### EXERCISE
Output the opening lines of the records exactly. End with the line that contains "HNOJIVÁ, PODPORA RASTU (122, 432)".
(INPUT MATERIAL Opens)
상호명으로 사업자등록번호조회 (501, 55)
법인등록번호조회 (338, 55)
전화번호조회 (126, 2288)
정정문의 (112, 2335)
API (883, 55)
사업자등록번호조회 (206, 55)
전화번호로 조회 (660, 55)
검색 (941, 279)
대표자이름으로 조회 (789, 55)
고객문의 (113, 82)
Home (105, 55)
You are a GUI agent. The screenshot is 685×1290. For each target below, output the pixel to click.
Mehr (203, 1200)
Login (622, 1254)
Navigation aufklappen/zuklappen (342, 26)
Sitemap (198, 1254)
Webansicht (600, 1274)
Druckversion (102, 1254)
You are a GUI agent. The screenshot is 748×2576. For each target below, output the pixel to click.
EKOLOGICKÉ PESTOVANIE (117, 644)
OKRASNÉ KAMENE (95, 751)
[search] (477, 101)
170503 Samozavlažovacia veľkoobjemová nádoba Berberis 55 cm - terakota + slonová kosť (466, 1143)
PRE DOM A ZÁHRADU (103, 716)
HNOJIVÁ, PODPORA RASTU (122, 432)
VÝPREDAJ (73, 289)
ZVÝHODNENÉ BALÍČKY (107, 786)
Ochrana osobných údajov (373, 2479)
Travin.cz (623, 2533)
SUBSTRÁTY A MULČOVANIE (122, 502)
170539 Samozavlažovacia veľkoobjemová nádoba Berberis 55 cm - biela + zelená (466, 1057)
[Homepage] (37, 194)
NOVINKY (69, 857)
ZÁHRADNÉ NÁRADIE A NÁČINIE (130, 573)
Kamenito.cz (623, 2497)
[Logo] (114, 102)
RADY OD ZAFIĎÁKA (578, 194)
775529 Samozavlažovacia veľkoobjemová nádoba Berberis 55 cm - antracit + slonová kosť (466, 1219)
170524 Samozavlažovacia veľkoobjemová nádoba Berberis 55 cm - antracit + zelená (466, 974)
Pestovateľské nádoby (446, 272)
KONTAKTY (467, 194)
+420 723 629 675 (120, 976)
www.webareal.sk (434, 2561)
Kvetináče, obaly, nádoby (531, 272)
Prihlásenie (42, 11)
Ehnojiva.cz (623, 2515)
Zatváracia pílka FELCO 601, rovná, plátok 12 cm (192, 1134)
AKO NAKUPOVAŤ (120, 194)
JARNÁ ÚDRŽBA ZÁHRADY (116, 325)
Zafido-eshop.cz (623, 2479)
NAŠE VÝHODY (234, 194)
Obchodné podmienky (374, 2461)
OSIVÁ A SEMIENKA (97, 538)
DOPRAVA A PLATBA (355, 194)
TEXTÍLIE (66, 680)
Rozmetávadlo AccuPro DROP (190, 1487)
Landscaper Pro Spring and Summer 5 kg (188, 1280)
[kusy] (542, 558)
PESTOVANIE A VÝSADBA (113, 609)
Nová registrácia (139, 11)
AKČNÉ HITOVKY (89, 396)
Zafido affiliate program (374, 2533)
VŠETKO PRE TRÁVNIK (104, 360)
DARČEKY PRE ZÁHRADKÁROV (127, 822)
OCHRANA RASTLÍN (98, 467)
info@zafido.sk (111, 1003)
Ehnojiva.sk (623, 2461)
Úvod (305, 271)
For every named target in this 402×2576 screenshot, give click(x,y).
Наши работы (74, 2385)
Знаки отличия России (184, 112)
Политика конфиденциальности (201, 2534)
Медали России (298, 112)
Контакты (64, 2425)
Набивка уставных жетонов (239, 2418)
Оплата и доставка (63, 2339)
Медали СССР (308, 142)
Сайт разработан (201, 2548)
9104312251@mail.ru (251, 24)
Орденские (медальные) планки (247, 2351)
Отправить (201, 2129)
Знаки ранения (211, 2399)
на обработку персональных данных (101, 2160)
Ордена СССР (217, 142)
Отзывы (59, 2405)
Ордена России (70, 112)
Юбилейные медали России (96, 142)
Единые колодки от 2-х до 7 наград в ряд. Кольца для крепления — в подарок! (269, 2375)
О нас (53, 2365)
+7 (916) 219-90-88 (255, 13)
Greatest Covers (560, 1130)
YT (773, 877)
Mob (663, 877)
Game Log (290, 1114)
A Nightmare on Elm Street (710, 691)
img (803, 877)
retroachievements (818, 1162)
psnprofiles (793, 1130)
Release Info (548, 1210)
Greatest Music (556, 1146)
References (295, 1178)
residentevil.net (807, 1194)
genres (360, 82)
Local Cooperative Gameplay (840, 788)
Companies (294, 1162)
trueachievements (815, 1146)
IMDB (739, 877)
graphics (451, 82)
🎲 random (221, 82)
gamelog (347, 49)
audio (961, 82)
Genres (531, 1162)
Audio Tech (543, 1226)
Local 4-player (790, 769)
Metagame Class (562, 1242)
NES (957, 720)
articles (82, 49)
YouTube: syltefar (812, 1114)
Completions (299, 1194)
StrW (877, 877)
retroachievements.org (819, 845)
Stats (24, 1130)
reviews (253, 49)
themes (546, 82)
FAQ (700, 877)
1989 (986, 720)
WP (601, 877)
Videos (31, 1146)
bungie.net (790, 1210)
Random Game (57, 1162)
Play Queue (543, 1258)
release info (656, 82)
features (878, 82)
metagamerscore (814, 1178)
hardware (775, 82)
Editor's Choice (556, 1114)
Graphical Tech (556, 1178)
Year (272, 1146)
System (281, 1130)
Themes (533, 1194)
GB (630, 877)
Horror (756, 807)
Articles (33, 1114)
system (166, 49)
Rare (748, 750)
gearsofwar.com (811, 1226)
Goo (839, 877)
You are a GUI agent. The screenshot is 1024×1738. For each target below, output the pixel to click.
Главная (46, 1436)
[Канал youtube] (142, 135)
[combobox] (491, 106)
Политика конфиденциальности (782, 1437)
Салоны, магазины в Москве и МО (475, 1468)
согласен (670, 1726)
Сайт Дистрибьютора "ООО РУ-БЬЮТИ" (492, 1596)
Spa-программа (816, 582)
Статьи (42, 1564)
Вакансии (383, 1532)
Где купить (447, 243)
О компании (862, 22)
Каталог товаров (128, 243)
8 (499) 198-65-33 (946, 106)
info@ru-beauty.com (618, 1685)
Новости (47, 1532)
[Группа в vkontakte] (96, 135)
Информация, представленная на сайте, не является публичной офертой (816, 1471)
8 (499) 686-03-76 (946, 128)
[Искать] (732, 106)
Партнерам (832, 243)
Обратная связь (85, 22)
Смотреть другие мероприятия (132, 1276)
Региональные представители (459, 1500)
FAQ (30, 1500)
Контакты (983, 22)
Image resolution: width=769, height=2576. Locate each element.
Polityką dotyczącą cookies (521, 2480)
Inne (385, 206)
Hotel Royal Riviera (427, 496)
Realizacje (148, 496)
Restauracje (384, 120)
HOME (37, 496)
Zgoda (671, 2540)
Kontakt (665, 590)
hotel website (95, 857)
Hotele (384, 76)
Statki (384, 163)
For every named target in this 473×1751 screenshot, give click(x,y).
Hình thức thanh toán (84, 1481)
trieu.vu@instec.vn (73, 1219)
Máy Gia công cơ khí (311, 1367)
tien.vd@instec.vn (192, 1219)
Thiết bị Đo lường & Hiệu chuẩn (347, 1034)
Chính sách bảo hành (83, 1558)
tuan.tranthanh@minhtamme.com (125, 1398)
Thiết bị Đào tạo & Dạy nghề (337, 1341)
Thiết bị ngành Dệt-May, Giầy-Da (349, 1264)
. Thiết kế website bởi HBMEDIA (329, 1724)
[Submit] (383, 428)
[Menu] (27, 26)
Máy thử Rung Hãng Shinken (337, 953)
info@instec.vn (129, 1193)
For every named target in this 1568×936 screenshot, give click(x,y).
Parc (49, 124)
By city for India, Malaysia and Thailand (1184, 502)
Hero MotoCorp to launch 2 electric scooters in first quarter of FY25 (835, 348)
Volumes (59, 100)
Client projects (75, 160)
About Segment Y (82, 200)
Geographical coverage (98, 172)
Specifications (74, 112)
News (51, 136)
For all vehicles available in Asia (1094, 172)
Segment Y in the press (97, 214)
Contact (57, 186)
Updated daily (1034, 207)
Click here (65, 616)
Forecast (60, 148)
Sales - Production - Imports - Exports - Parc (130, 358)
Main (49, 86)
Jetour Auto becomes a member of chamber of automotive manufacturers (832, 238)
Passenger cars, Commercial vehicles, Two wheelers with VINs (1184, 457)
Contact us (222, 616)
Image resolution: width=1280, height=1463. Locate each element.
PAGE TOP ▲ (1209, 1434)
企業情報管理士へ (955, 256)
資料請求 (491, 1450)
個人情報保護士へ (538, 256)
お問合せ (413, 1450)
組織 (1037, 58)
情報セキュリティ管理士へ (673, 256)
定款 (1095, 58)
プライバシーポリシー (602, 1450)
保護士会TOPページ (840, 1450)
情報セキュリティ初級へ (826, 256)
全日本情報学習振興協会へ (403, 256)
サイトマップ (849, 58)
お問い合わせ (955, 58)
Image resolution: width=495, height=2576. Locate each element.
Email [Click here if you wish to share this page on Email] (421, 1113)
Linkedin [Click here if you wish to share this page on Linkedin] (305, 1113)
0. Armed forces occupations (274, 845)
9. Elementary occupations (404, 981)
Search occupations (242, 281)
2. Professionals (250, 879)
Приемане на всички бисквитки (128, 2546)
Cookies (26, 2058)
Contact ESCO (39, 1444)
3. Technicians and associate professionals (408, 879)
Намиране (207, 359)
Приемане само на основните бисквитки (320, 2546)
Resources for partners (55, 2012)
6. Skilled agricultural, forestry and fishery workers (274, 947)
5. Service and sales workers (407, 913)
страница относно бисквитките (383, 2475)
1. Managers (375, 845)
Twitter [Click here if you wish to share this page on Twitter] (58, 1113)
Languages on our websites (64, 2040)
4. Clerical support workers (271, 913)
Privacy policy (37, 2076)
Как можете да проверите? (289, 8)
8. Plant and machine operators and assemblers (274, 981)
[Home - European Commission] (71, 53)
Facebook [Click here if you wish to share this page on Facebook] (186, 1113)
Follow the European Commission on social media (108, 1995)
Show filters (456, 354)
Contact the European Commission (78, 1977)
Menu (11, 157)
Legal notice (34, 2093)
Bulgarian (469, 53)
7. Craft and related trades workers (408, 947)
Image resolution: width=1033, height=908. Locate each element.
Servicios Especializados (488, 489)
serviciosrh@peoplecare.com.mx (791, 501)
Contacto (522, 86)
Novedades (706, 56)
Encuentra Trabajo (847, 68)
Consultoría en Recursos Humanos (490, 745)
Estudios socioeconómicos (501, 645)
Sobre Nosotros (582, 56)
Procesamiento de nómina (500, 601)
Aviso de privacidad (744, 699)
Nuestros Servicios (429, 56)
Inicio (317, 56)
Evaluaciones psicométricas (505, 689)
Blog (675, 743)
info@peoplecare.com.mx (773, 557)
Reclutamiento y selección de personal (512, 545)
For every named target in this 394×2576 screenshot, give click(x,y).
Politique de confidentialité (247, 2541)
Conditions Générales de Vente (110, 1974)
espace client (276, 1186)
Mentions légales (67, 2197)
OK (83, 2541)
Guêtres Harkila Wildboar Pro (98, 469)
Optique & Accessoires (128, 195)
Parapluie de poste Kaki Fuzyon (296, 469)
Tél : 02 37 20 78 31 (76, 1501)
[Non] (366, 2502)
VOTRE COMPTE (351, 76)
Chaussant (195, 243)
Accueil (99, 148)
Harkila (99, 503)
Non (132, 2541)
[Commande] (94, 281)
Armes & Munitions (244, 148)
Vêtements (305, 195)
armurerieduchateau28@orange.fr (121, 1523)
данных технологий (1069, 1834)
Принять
(INPUT MATERIAL Closes)
### EXERCISE OUTPUT
상호명으로 사업자등록번호조회 (501, 55)
법인등록번호조회 (338, 55)
전화번호조회 (126, 2288)
정정문의 (112, 2335)
API (883, 55)
사업자등록번호조회 (206, 55)
전화번호로 조회 (660, 55)
검색 (941, 279)
대표자이름으로 조회 (789, 55)
고객문의 (113, 82)
Home (105, 55)
You are a GUI agent. The screenshot is 685×1290. For each target below, output the pixel to click.
Mehr (203, 1200)
Login (622, 1254)
Navigation aufklappen/zuklappen (342, 26)
Sitemap (198, 1254)
Webansicht (600, 1274)
Druckversion (102, 1254)
You are a GUI agent. The screenshot is 748×2576. For each target below, output the pixel to click.
EKOLOGICKÉ PESTOVANIE (117, 644)
OKRASNÉ KAMENE (95, 751)
[search] (477, 101)
170503 Samozavlažovacia veľkoobjemová nádoba Berberis 55 cm - terakota + slonová kosť (466, 1143)
PRE DOM A ZÁHRADU (103, 716)
HNOJIVÁ, PODPORA RASTU (122, 432)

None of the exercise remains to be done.